Content starts

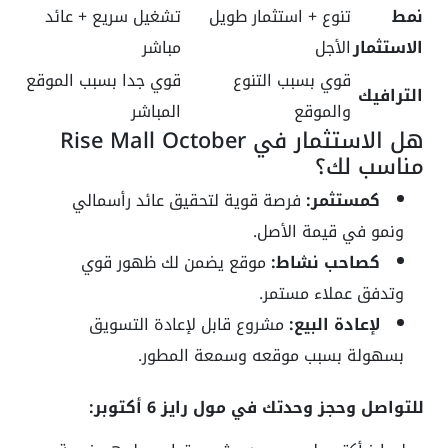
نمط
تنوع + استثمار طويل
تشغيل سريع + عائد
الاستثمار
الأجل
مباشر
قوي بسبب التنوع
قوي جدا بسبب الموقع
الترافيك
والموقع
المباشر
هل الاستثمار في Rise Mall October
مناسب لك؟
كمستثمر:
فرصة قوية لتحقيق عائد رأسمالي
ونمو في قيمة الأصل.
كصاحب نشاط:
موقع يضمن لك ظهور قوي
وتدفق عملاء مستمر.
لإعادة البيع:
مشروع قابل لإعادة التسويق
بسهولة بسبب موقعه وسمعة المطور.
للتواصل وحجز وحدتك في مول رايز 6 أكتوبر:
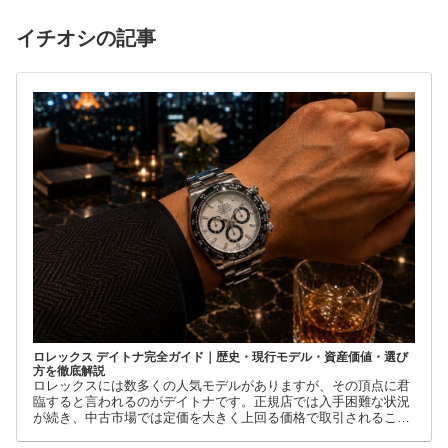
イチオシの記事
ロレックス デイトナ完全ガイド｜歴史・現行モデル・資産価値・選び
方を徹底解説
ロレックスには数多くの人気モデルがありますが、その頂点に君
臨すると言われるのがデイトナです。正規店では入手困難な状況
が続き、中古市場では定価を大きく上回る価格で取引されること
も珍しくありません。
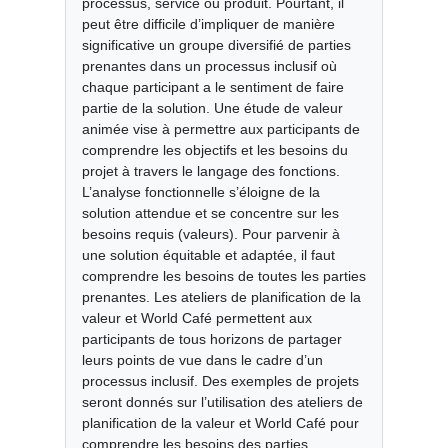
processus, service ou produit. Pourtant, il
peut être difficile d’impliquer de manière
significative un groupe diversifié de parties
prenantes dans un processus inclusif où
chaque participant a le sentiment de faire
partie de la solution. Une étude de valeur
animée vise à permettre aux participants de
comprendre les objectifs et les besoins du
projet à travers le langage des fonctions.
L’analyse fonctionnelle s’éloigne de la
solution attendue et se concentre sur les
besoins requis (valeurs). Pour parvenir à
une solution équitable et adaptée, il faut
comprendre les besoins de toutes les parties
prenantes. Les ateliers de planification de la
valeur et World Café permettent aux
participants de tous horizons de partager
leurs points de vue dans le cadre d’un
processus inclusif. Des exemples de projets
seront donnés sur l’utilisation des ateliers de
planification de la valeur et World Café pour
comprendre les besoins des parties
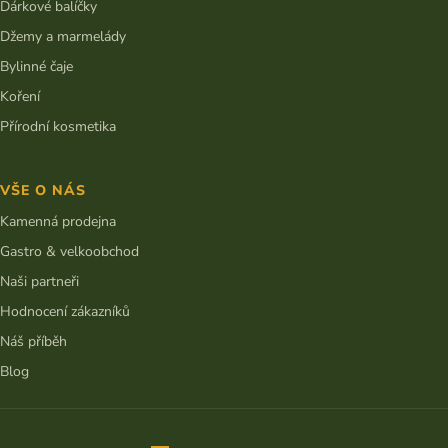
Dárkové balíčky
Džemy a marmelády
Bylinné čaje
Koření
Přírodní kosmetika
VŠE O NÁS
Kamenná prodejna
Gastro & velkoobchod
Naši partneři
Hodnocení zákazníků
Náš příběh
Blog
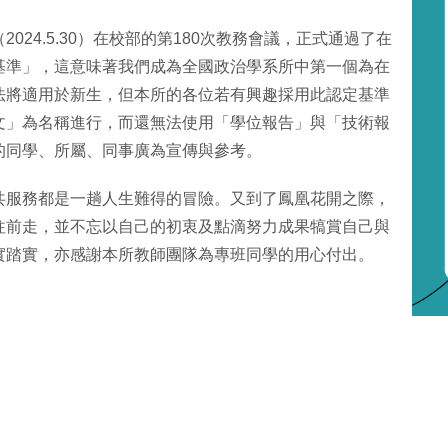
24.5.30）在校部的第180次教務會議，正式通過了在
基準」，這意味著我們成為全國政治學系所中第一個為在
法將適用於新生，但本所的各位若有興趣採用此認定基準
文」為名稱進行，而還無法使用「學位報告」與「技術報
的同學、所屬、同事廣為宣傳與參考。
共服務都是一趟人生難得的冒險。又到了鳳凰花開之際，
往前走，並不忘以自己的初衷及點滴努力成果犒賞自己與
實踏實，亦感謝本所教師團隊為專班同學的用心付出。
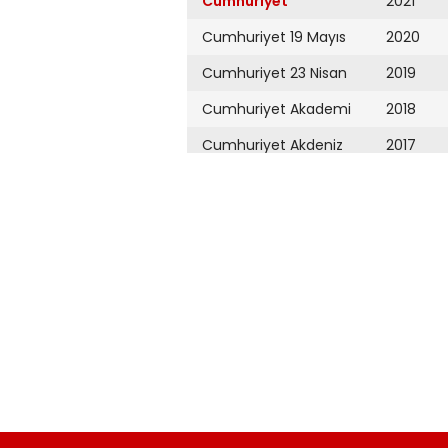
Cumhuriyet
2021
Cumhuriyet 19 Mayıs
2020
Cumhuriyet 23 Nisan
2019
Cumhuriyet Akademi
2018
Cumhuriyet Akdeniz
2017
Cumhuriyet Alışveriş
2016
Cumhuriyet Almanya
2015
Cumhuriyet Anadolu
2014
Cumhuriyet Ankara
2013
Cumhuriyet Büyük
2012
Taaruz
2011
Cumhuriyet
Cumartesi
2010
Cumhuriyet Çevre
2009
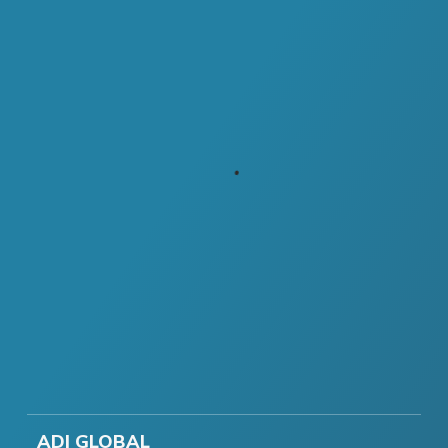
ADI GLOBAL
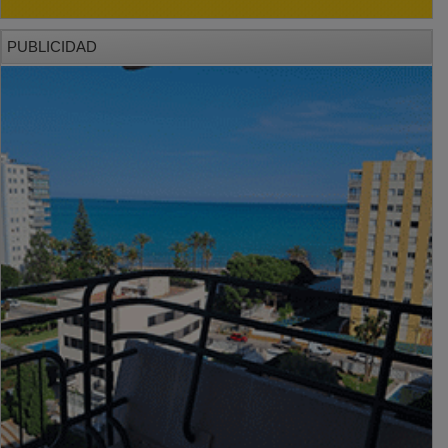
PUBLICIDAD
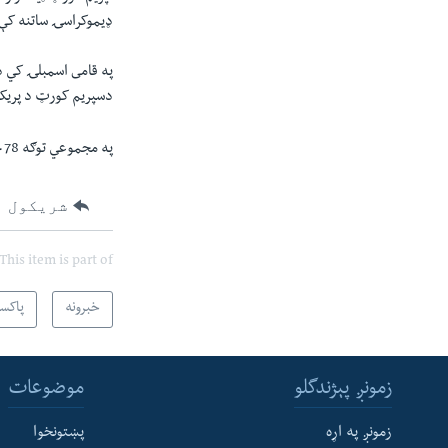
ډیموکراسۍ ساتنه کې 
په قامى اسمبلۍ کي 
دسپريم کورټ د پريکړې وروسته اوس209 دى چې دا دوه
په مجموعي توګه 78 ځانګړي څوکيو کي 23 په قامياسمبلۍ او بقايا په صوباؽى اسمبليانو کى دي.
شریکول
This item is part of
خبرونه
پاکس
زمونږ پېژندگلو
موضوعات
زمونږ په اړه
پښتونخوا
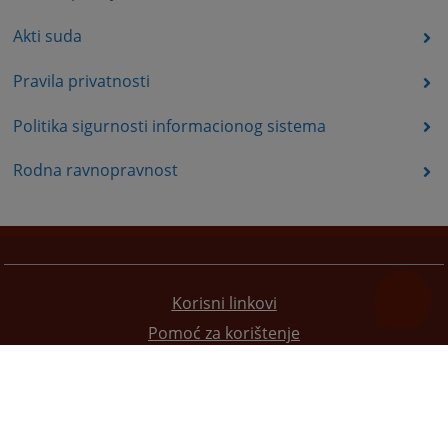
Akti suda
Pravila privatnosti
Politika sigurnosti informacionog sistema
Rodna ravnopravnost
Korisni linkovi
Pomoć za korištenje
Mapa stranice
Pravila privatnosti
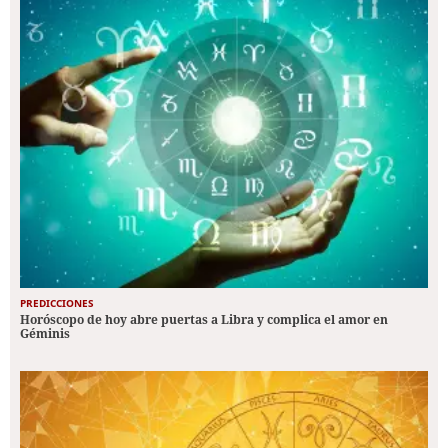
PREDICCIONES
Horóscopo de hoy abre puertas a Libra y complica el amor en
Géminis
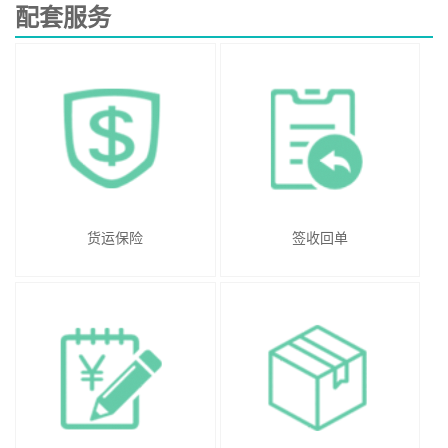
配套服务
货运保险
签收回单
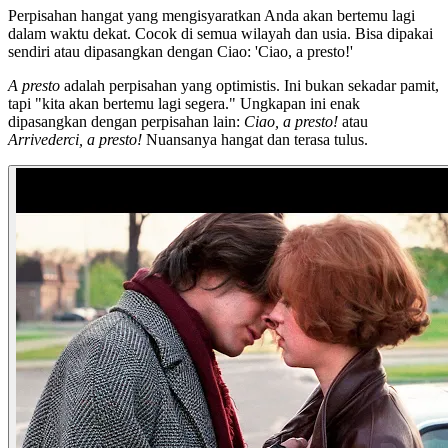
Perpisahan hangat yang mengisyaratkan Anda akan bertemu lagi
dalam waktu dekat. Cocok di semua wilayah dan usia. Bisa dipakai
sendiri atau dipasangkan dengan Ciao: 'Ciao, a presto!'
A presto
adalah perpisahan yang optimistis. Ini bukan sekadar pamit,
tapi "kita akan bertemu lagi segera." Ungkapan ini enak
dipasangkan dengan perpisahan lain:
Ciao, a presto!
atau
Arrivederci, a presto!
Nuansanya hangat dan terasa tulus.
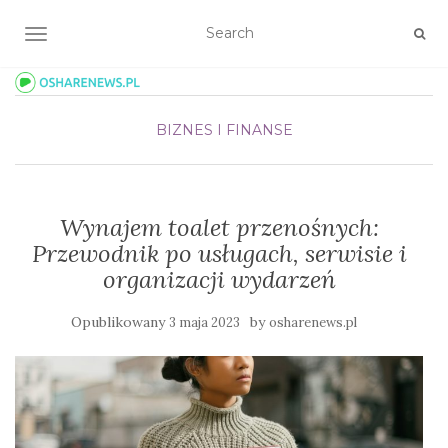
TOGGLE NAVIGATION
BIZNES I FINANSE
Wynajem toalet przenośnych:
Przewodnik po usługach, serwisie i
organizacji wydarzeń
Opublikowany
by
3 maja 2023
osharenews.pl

Content ends
Content starts

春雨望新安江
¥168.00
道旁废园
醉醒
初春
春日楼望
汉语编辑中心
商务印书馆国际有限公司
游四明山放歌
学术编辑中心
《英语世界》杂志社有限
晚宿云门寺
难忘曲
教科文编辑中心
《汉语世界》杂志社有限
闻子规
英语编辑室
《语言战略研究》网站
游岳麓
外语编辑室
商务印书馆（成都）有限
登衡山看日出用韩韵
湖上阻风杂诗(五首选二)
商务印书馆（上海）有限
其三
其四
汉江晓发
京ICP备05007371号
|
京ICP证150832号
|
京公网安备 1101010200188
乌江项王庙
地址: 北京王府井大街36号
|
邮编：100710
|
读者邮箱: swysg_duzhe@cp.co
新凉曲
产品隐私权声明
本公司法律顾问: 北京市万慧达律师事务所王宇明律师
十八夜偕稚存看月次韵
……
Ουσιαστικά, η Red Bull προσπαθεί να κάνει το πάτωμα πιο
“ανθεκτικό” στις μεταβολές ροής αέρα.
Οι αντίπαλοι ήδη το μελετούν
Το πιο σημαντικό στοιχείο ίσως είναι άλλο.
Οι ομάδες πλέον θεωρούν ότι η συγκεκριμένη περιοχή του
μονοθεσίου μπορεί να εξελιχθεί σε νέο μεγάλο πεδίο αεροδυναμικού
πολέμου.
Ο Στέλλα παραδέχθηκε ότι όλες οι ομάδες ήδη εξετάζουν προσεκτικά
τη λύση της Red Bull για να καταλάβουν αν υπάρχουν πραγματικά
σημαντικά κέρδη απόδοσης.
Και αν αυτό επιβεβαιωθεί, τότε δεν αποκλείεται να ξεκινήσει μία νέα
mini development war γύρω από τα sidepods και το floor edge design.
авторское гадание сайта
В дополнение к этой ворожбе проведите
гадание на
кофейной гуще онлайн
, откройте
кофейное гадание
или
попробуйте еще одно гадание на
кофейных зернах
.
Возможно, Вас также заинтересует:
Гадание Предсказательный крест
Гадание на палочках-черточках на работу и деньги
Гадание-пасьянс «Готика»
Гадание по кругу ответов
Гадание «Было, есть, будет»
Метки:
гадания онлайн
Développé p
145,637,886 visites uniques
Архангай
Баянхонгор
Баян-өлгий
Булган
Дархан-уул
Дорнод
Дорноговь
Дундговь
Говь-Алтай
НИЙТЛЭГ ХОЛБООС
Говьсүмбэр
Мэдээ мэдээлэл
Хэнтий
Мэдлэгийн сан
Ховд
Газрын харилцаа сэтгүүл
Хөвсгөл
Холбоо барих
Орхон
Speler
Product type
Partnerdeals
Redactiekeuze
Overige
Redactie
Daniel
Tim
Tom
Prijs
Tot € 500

Content ends

### WHAT IS BEING ASKED
Your task is to copy each line of the entries that includes the word "bertemu".

### OUTPUT FOR THIS TASK
Perpisahan hangat yang mengisyaratkan Anda akan bertemu lagi
tapi "kita akan bertemu lagi segera." Ungkapan ini enak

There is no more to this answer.